Unicode has the concept of a "code point" or, to avoid confusion,
codepoint. A codepoint was initially an unsigned 16 bit value but
it has been extended to support up to 32 bits even though there are
very few graphemes that use the extension at this time. In any case
the concept of codepoint is well defined by those who claim to be
the standards committee for unicode.
Actually, Unicode only defines 20 bits, up to U+10FFFF, but otherwise
correct. (You may be thinking of UTF-32, which is a character
encoding scheme that uses one 32-bit word per code point. Very easy
to work with, but wastes at least 12 bits per code point, which is why
you don't often see it.)
1) What is the official AppleScript term that describes a code
point? The word "file" is used in AppleScript to declare the
following lexical item to be an alias. What is the similar lexical
item that declares something to be a codepoint? Is it "id",
"character id", or something else?
There isn't one, exactly, but "character" comes close. "character id
x" gets you the Unicode character with code point x. The trick is
that because "character" elements of text are really combining
character sequences, the reverse operation, "id of character y", is
not a single code point for all values of y -- you may get a list of
code points.
2) What is the same term for use while talking to application
Finder? It appears that in some cases "character id" as sent to
Finder is a command rather than a variable type. Lexical item "id"

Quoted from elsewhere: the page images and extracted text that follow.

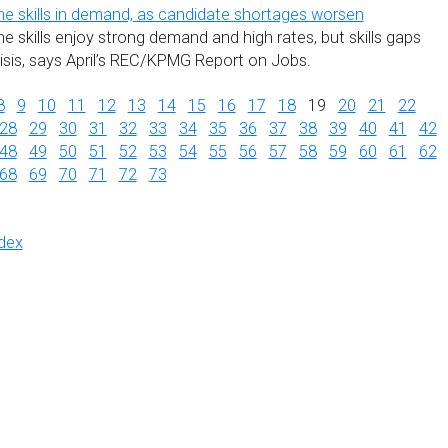
he skills in demand, as candidate shortages worsen
e skills enjoy strong demand and high rates, but skills gaps
risis, says April’s REC/KPMG Report on Jobs.
8
9
10
11
12
13
14
15
16
17
18
19
20
21
22
28
29
30
31
32
33
34
35
36
37
38
39
40
41
42
48
49
50
51
52
53
54
55
56
57
58
59
60
61
62
68
69
70
71
72
73
dex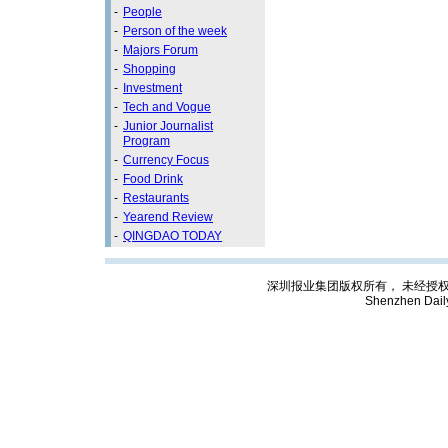
-
People
-
Person of the week
-
Majors Forum
-
Shopping
-
Investment
-
Tech and Vogue
-
Junior Journalist
Program
-
Currency Focus
-
Food Drink
-
Restaurants
-
Yearend Review
-
QINGDAO TODAY
深圳报业集团版权所有， 未经授权禁止复制; C
Shenzhen Dail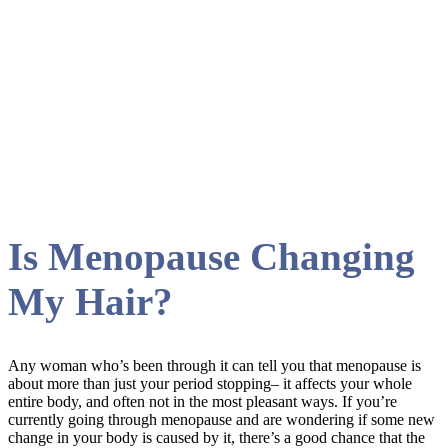
hair Tag
Is Menopause Changing
My Hair?
Any woman who’s been through it can tell you that menopause is
about more than just your period stopping– it affects your whole
entire body, and often not in the most pleasant ways. If you’re
currently going through menopause and are wondering if some new
change in your body is caused by it, there’s a good chance that the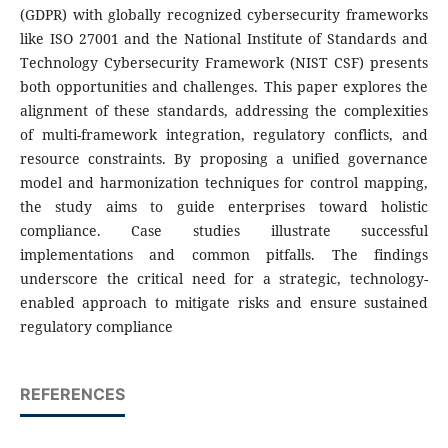
(GDPR) with globally recognized cybersecurity frameworks
like ISO 27001 and the National Institute of Standards and
Technology Cybersecurity Framework (NIST CSF) presents
both opportunities and challenges. This paper explores the
alignment of these standards, addressing the complexities
of multi-framework integration, regulatory conflicts, and
resource constraints. By proposing a unified governance
model and harmonization techniques for control mapping,
the study aims to guide enterprises toward holistic
compliance. Case studies illustrate successful
implementations and common pitfalls. The findings
underscore the critical need for a strategic, technology-
enabled approach to mitigate risks and ensure sustained
regulatory compliance
REFERENCES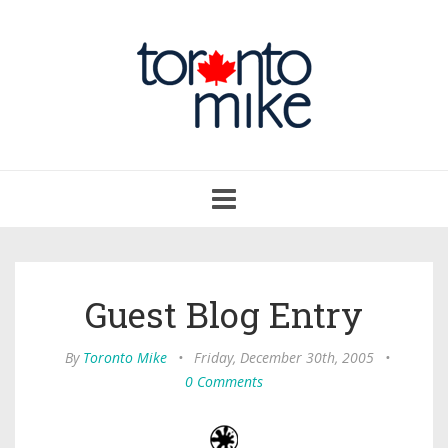
Toggle
navigation
Guest Blog Entry
By
Toronto Mike
•
Friday, December 30th, 2005
•
0 Comments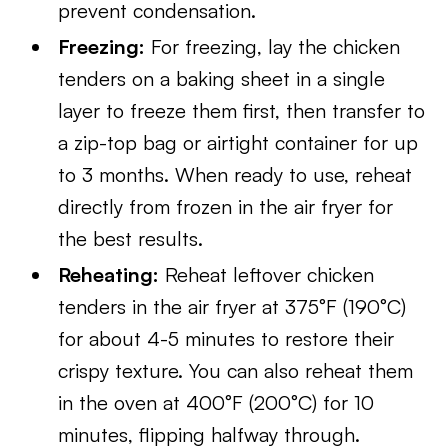
prevent condensation.
Freezing:
For freezing, lay the chicken
tenders on a baking sheet in a single
layer to freeze them first, then transfer to
a zip-top bag or airtight container for up
to 3 months. When ready to use, reheat
directly from frozen in the air fryer for
the best results.
Reheating:
Reheat leftover chicken
tenders in the air fryer at 375°F (190°C)
for about 4-5 minutes to restore their
crispy texture. You can also reheat them
in the oven at 400°F (200°C) for 10
minutes, flipping halfway through.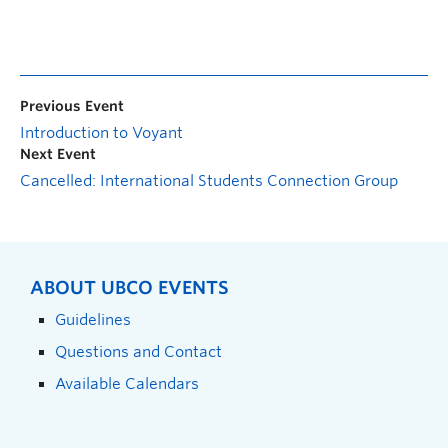
Previous Event
Introduction to Voyant
Next Event
Cancelled: International Students Connection Group
ABOUT UBCO EVENTS
Guidelines
Questions and Contact
Available Calendars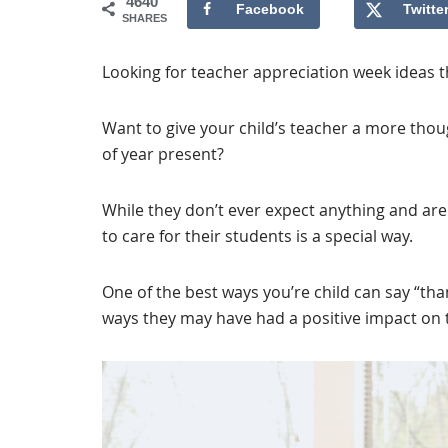
4640
Facebook
Twitte
SHARES
Looking for teacher appreciation week ideas t
Want to give your child’s teacher a more thou
of year present?
While they don’t ever expect anything and are
to care for their students is a special way.
One of the best ways you’re child can say “tha
ways they may have had a positive impact on th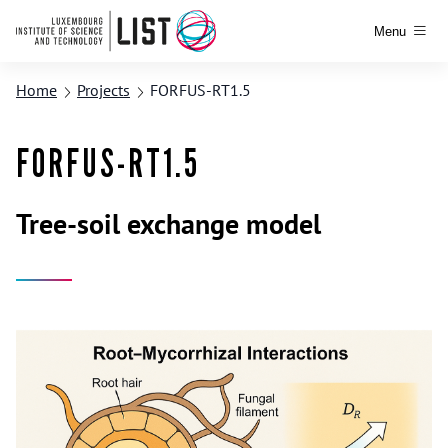
Menu
Home
Projects
FORFUS-RT1.5
FORFUS-RT1.5
Tree-soil exchange model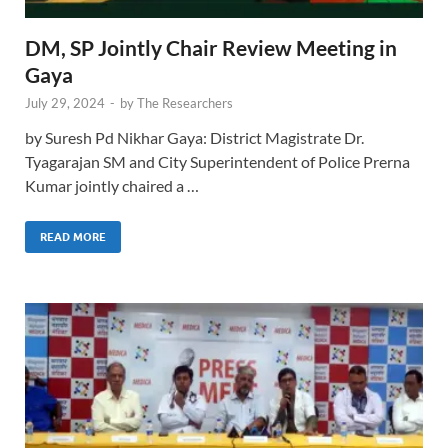
DM, SP Jointly Chair Review Meeting in
Gaya
July 29, 2024
-
by
The Researchers
by Suresh Pd Nikhar Gaya: District Magistrate Dr.
Tyagarajan SM and City Superintendent of Police Prerna
Kumar jointly chaired a …
READ MORE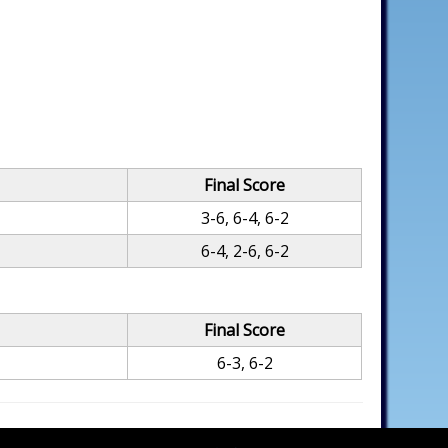
Final Score
3-6, 6-4, 6-2
6-4, 2-6, 6-2
Final Score
6-3, 6-2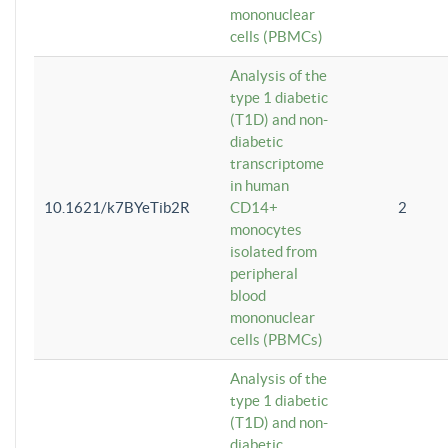
mononuclear
cells (PBMCs)
Analysis of the
type 1 diabetic
(T1D) and non-
diabetic
transcriptome
in human
10.1621/k7BYeTib2R
CD14+
2
monocytes
isolated from
peripheral
blood
mononuclear
cells (PBMCs)
Analysis of the
type 1 diabetic
(T1D) and non-
diabetic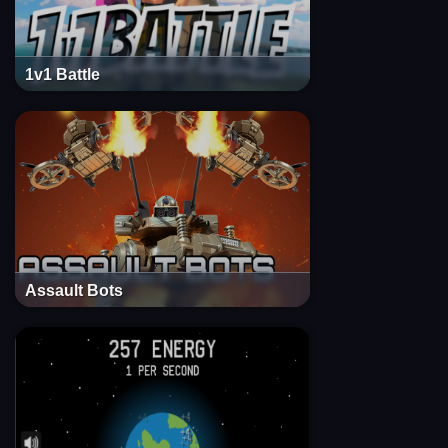
1v1 Battle
Assault Bots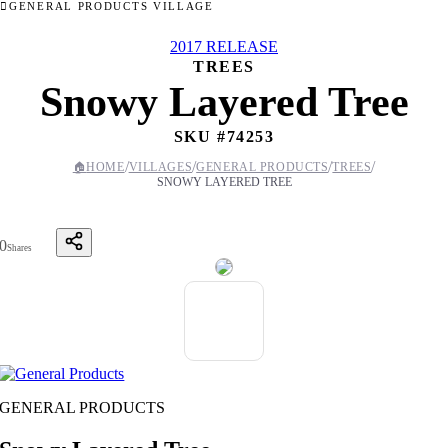
GENERAL PRODUCTS VILLAGE
2017 RELEASE
TREES
Snowy Layered Tree
SKU #
74253
/
/
/
/
🏠
HOME
VILLAGES
GENERAL PRODUCTS
TREES
SNOWY LAYERED TREE
0
Shares
GENERAL PRODUCTS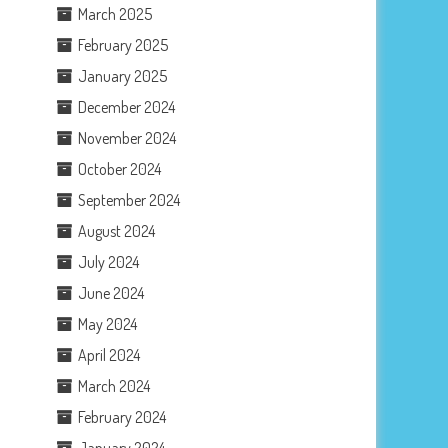
March 2025
February 2025
January 2025
December 2024
November 2024
October 2024
September 2024
August 2024
July 2024
June 2024
May 2024
April 2024
March 2024
February 2024
January 2024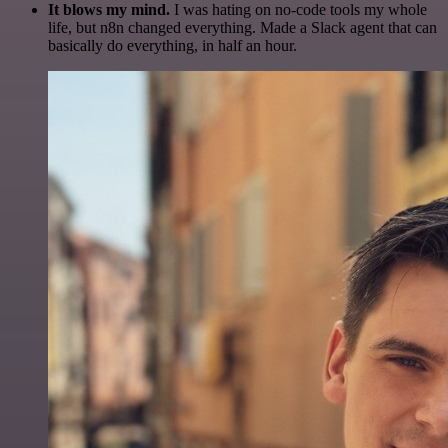
It blows my mind.
I was hating on no-code tools my whole
life, but n8n changed everything. Made a Slack agent that can
basically do everything, in half an hour.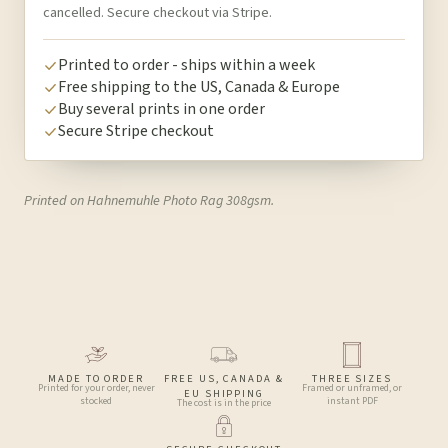
cancelled. Secure checkout via Stripe.
Printed to order - ships within a week
Free shipping to the US, Canada & Europe
Buy several prints in one order
Secure Stripe checkout
Printed on Hahnemuhle Photo Rag 308gsm.
MADE TO ORDER
FREE US, CANADA &
THREE SIZES
Printed for your order, never
Framed or unframed, or
EU SHIPPING
stocked
instant PDF
The cost is in the price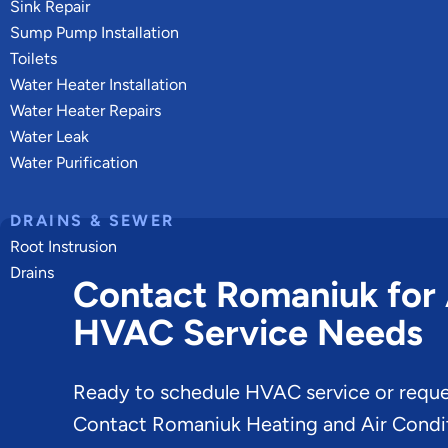
Sink Repair
Sump Pump Installation
Toilets
Water Heater Installation
Water Heater Repairs
Water Leak
Water Purification
DRAINS & SEWER
Root Instrusion
Drains
Contact Romaniuk for 
HVAC Service Needs
Ready to schedule HVAC service or reque
Contact Romaniuk Heating and Air Condit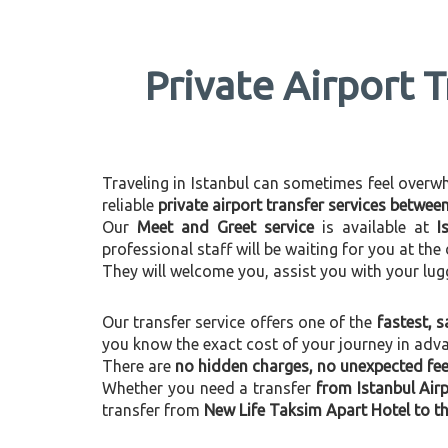
Private Airport 
Traveling in Istanbul can sometimes feel overwhel
reliable
private airport transfer services betwe
Our
Meet and Greet service
is available at
I
professional staff will be waiting for you at th
They will welcome you, assist you with your lug
Our transfer service offers one of the
fastest, s
you know the exact cost of your journey in adv
There are
no hidden charges, no unexpected fees
Whether you need a transfer
from Istanbul Air
transfer from
New Life Taksim Apart Hotel to th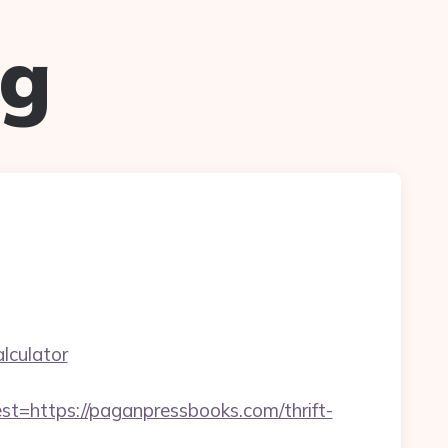
ug
lculator
ttps://paganpressbooks.com/thrift-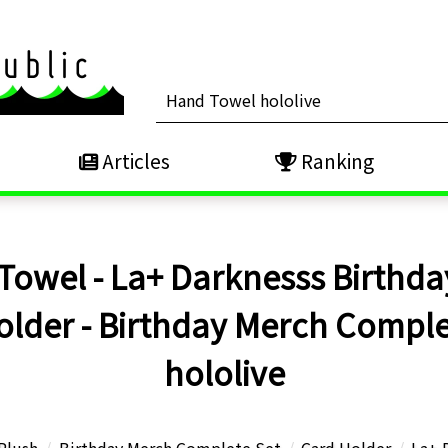
Articles
Ranking
Towel - La+ Darknesss Birthda
older - Birthday Merch Complete
hololive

sounds an awful lot like a window id as used in Terminal.app.
The difficulty people were having here was that because of how object
specifiers in commands are sent, Finder was getting sent the specifier
"character id x", and didn't know what to do with it. Moving that bit
outside the "tell" block meant that AppleScript, which did know what
to do with it, got it. Finder probably isn't going to acquire this
knowledge any time soon, so just move the statement or use "tell me".
3) "set mypoint to codepoint 1234" or "set mypoint to 1234 as
codepoint" would make sense to an expert in unicode. Exactly what
command lines would do that in AppleScript? Various posters have
suggested a bunch of things but I still don't understand which one
is politically correct.
"character id x" is what you want. Because of that business about
combining character sequences, we considered adding a "code point"
element to text, but decided that only hardcore Unicode geeks would
even understand what it was, let alone care.
4) Does AppleScript support 32 bit codepoints? Finder?
For some definition of "32" (see above) and "support", yes. Anyone
who supports Unicode at all probably handles the entire range, if for
no other reason than they just use CF/NSString because it's easy. For
example, try this:
character id 119070 -- U+1D11E
You'll get a G-clef mark. Now, that just means that the character
will get passed around accurately, not that it'll necessarily draw as
anything other than a "missing character" glyph. As you pointed out
above, in order to draw the code point, you need a font with that
glyph, and that's hard to come by for some ranges. There is no single
font that covers the entire Unicode range, and I believe there are
even some sections of Unicode for which there are no commercial fonts
available. Presumably they'll catch up eventually.